『こどものおもちゃ』『赤ちゃんと僕』『美少女戦士セーラームーン』でも! 冷静に考えると結構シリアス…0年代少女漫画キャラたちの壮絶な過去の画像
アニメ『美少女戦士セーラームーン』第5巻

 1990年代は、少女漫画の黄金期だった。『りぼん』『なかよし』『ちゃお』『花とゆめ』といった人気雑誌からは、令和でも語り継がれるような名作が次々と誕生し、当時の少女たちを夢中にさせた。

 少女漫画といえば“胸キュン恋愛”を描いた作品が多い。しかし、登場人物の中には生まれが過酷だったり苦労しながら育っていたりと、ふわふわ胸キュンとは真逆のヘビーなバックボーンを持つキャラクターもいた。

 今回は、少女漫画全盛期の1990年代の作品から、辛い過去を持ちながらも懸命に生きる少年・少女たちを振り返ってみようと思う。

■実の母を探した『こどものおもちゃ』の倉田紗南

 1994年から『りぼん』で連載されていた小花美穂氏による漫画『こどものおもちゃ』は主人公たちの恋愛を物語の中心として描くが、ネグレクト・いじめ・学級崩壊といった重いテーマも扱っていて、大人になった今読み返しても胸が痛む作品だ。

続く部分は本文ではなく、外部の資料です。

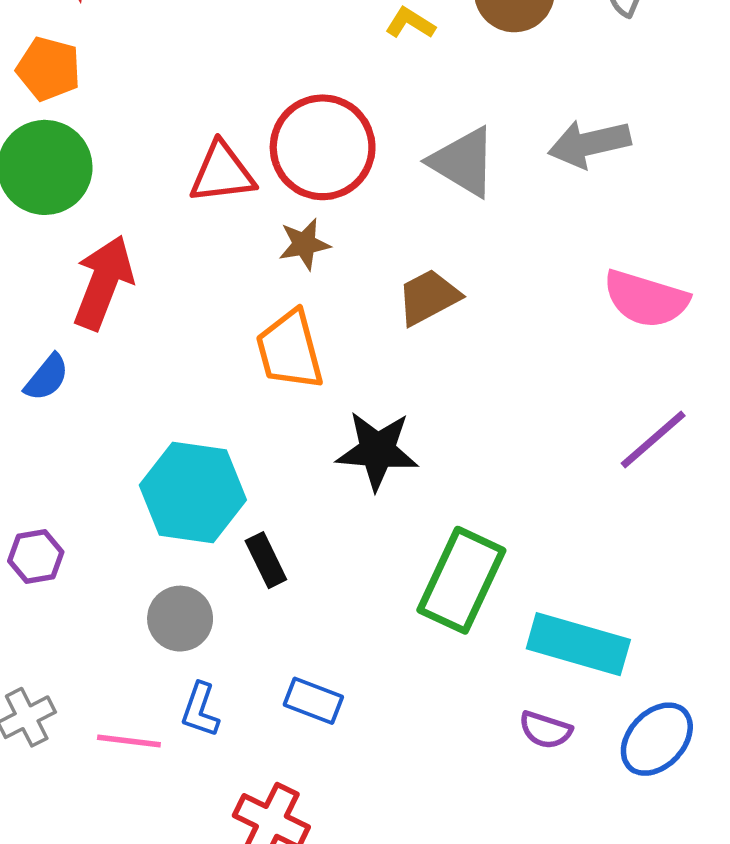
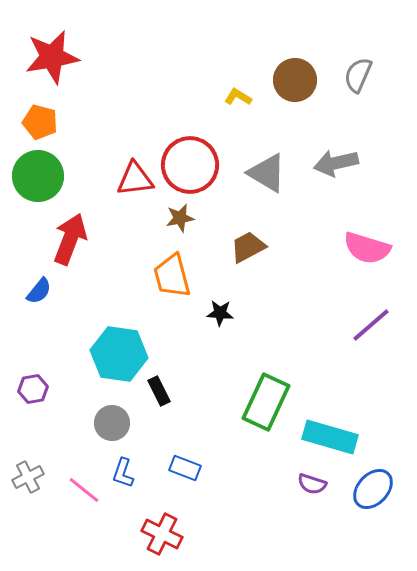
black star: (377, 451) -> (220, 313), moved, size x0.6
pink line: (129, 741) -> (84, 490), turned 32

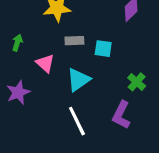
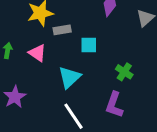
gray rectangle: (74, 41) -> (62, 30), moved
pink triangle: (45, 63) -> (37, 53), moved

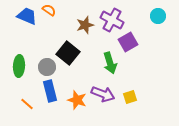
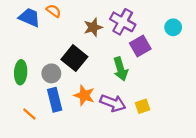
cyan circle: (158, 16) -> (173, 27), moved
orange star: (77, 100) -> (84, 95), moved

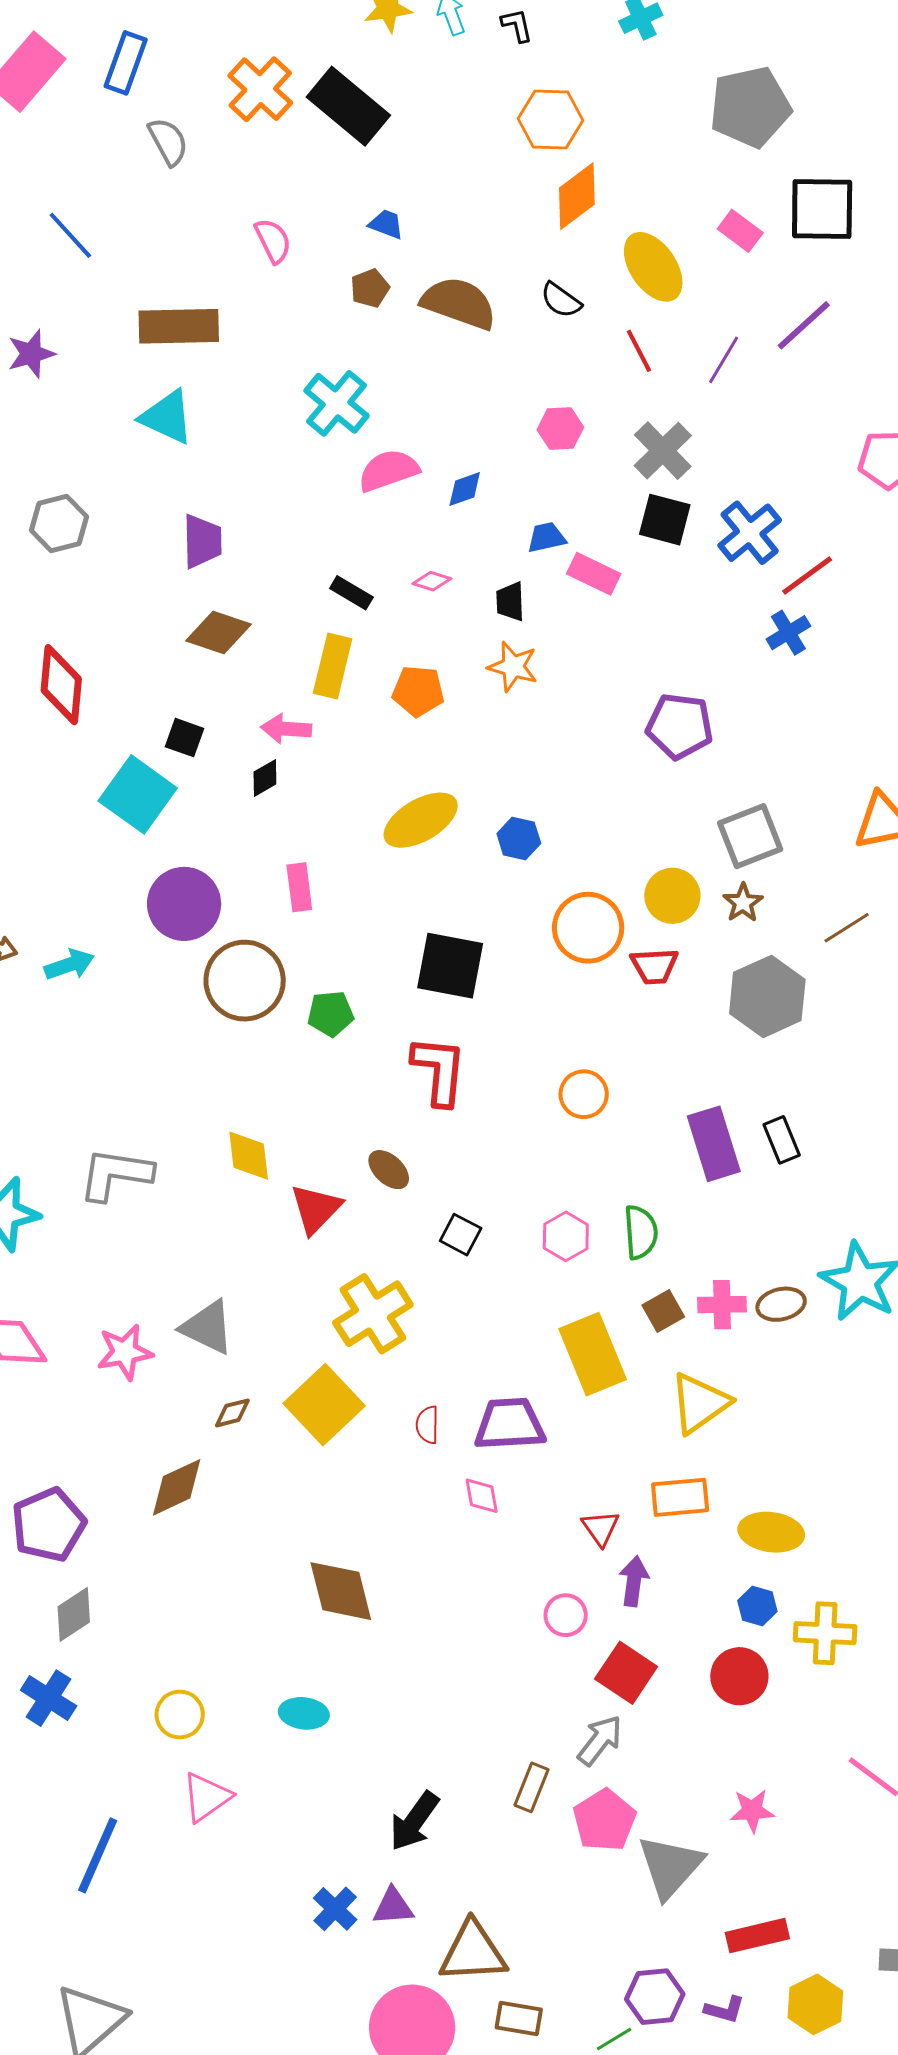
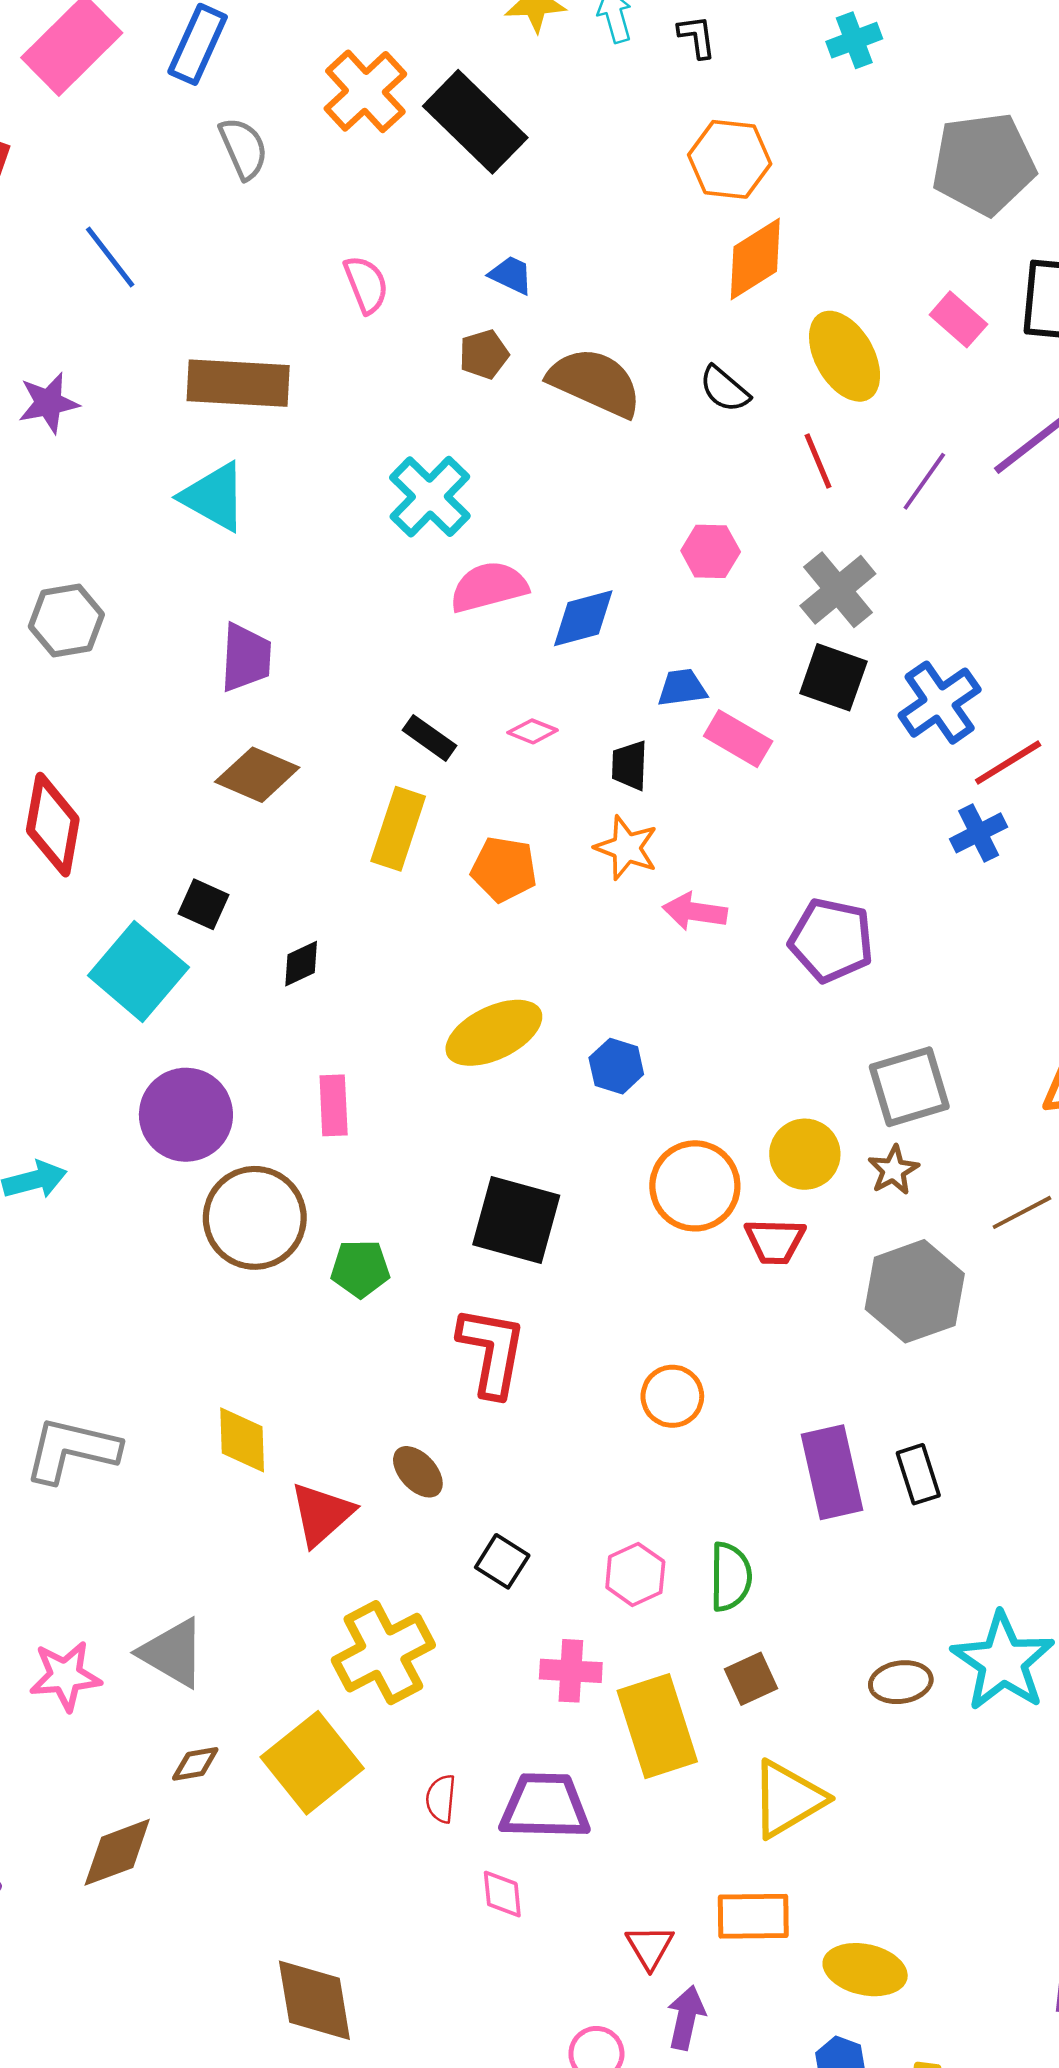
blue diamond: (465, 489) -> (583, 618), size x1.4
pink arrow: (286, 729) -> (695, 912), moved
pink cross: (722, 1305) -> (571, 1671), moved

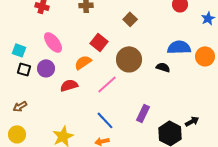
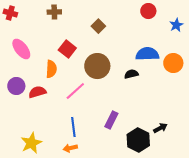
orange semicircle: (83, 62) -> (51, 69), turned 126
black semicircle: (163, 67) -> (131, 74), turned -32
purple circle: (46, 68) -> (16, 86), moved
blue line: (105, 120) -> (73, 127), turned 36

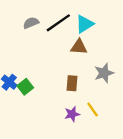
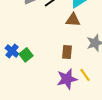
purple star: (72, 114) -> (67, 79), size x1.5

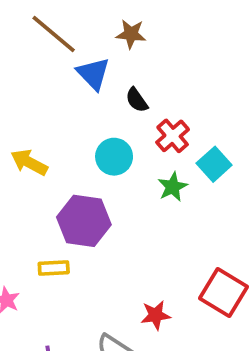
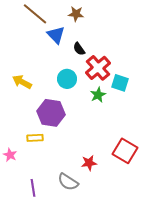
red cross: (173, 136) -> (98, 68), size x1.4
cyan square: (214, 164) -> (120, 83), turned -30

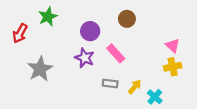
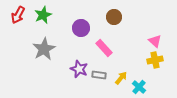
red arrow: (20, 33) -> (18, 15), moved
purple star: (85, 58) -> (79, 69), moved
gray star: (40, 69) -> (44, 49), moved

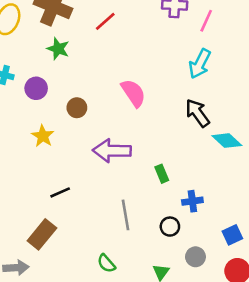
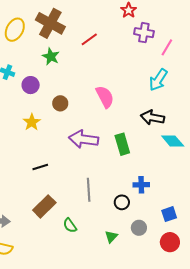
black arrow: (197, 113) -> (152, 117), turned -50
green rectangle: (162, 174) -> (122, 144), moved, size x1.5
brown rectangle: (42, 234) -> (44, 206), moved

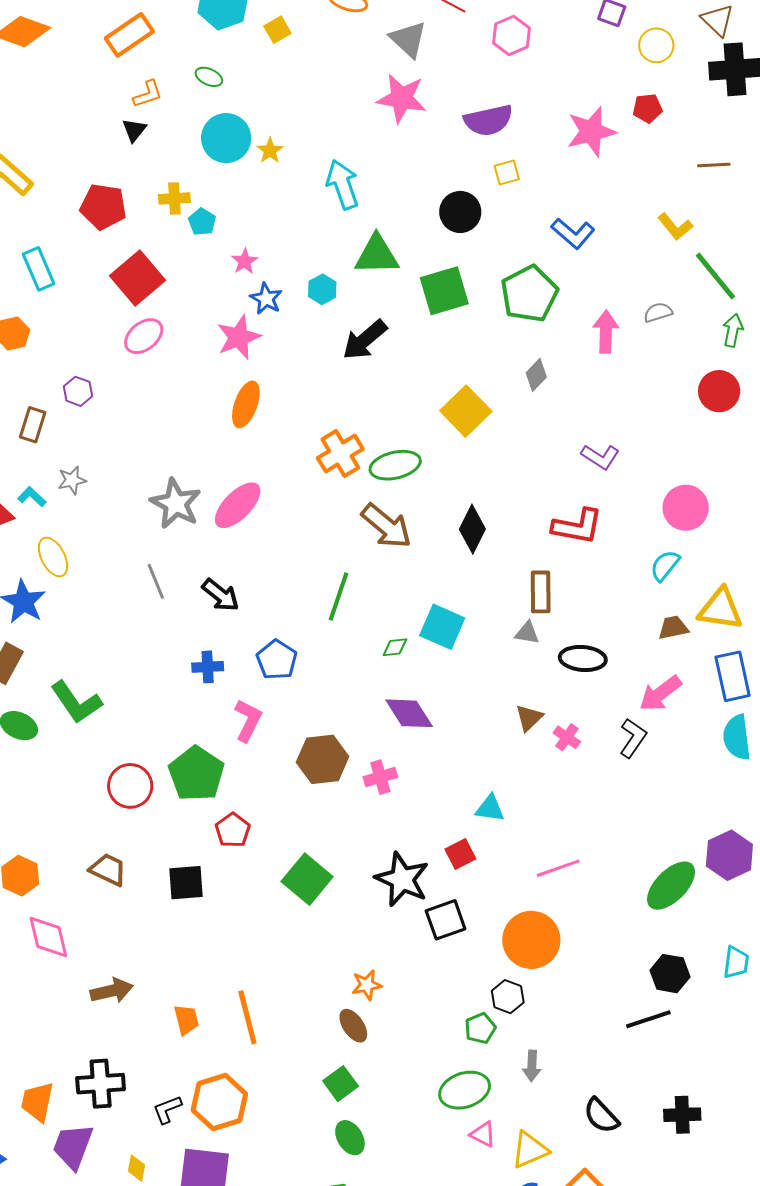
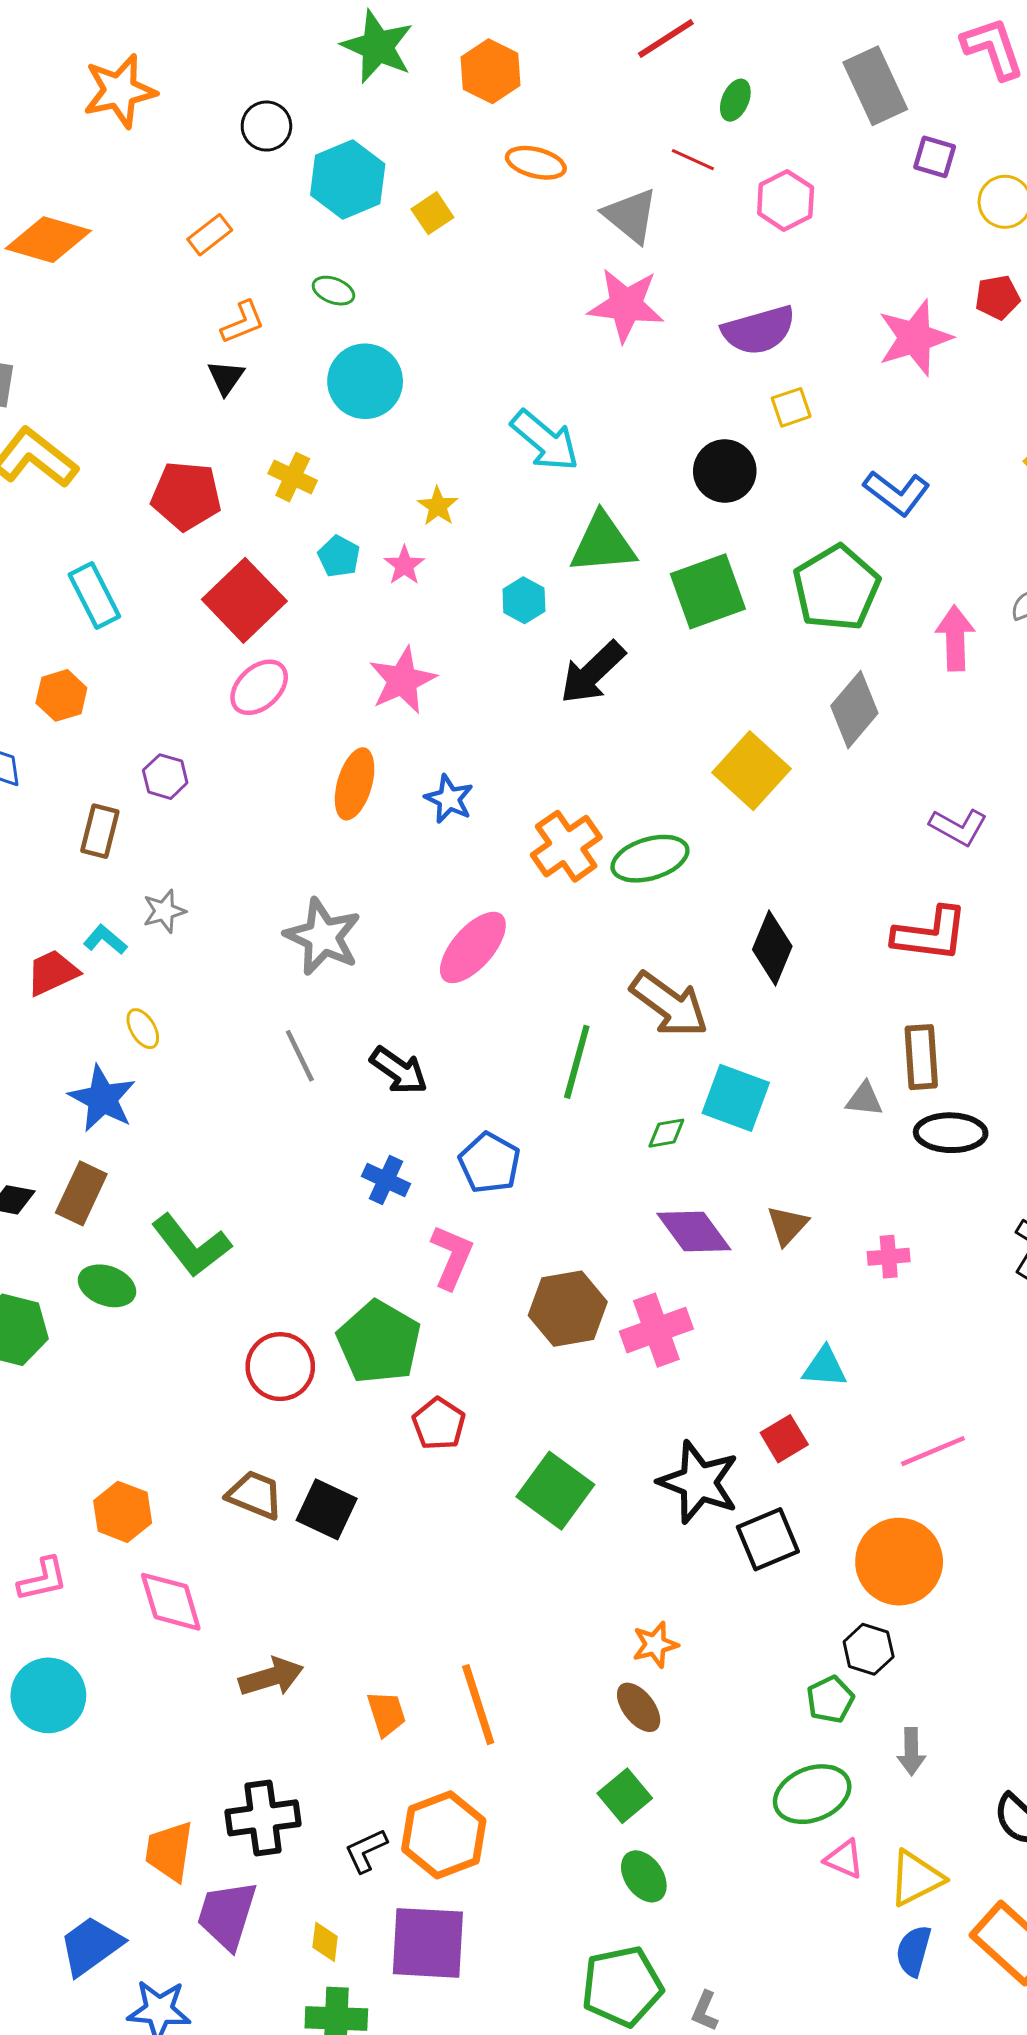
orange rectangle: (129, 35) -> (210, 235), size x0.6
yellow star: (270, 151) -> (438, 506), moved
cyan arrow: (343, 185) -> (545, 440), turned 153
yellow cross: (174, 198) -> (293, 477), turned 32
cyan pentagon: (202, 222) -> (339, 556), moved
blue star: (266, 299) -> (449, 799), moved
gray diamond: (536, 375) -> (854, 710), size x1.5
orange ellipse: (246, 404) -> (355, 784), moved
pink ellipse: (238, 505) -> (473, 947), moved
brown arrow: (386, 526) -> (669, 1004), moved
yellow ellipse: (53, 557) -> (143, 1029), size x0.7
brown rectangle: (541, 592) -> (921, 1057), moved
blue cross: (208, 667) -> (386, 1180), turned 32
brown triangle: (529, 718) -> (787, 1225), moved
pink cross: (567, 737) -> (889, 1257), moved, turned -36
pink cross: (380, 777) -> (656, 1330), size x1.4
black square: (186, 883) -> (327, 1509), moved, turned 33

 小学生タレントをしている倉田紗南は、生まれてすぐに母親に捨てられた哀しい生い立ちの少女だ。しかも、捨てられていたのは公園のベンチ。育ての母である倉田実紗子は、洋服にくるまれたまま放置された紗南を拾い上げ、一度は養護施設に預けて母親探しをするが見つからず、自分が引き取ることを決意する。

「紗南」という彼女の名前は、拾った日が「3月7日」だったことから、実紗子が付けた名だ。人気作家であり、自他ともに認める変人でもある実紗子は、6日だったら「サム」になってしまうというボケを入れてはいたが、シビアな現実を名前に込めるとは彼女もなかなか……。

 実紗子は5歳のときに紗南に事実を明かし、「私はどうしても本当の母親に会いたい。だから有名になって呼びかけよう」と母親探しを持ちかける。そして紗南が芸能界で活躍し知名度が上がったのを見計らい、過去をつづったエッセイ『娘と私』を上梓することで世間に呼びかけ、産みの母とついに対面を果たした。

 実紗子に手放されたのではと落ち込む紗南に、自分のそばにいてほしいが紗南の幸せことが最優先だと考えていた実紗子。生い立ちこそヘビーな主人公だが、泣きながら心の内を明かし合い、一緒にいることを決断したシーンは涙なくしては読めない感動的なものだった。

■母親の代わりをこなす小学生『赤ちゃんと僕』

 続いては、1991年から『花とゆめ』で連載がスタートした羅川真里茂氏による『赤ちゃんと僕』だ。同作はハートフルホームコメディながら、ヤングケアラー・いじめ・育児ストレスなど、社会問題にもなっている重いテーマを織り交ぜた、ストーリーも重めな漫画だった。

 母を亡くした主人公の榎木拓也は、小学生ながら幼い弟の育児と家事をこなすヤングケアラー。父親はいるが、仕事もあるので家庭のことはほぼ拓也の役回りになる。慣れない育児と家事に追い詰められてノイローゼ気味になっている姿も、周囲の友だちの家庭と自分の違いに落ちこむ姿も見ていて切なさを覚えたものだ。

 弟の実は2歳という一番手がかかる年頃で、育児では苦労も絶えない。可愛くてたまらないけど、心に余裕がなくてどうしようもなくイライラして怒り、そんな自分に後悔する……というのは子育てするうえで誰しもが一度は体験することだろう。『赤ちゃんと僕』は少女漫画でありながらも、そういった親世代の繊細な心情がリアルに描かれた作品だった。

 そんな時を乗り越え、兄弟がお互いを助け合いながら成長し家族の絆を強めていく様には胸が熱くなったもの。同作では他にもそれぞれの悩みを抱える家庭が登場するが、彼らもまた家族の大切さを教えてくれる素晴らしい存在だった。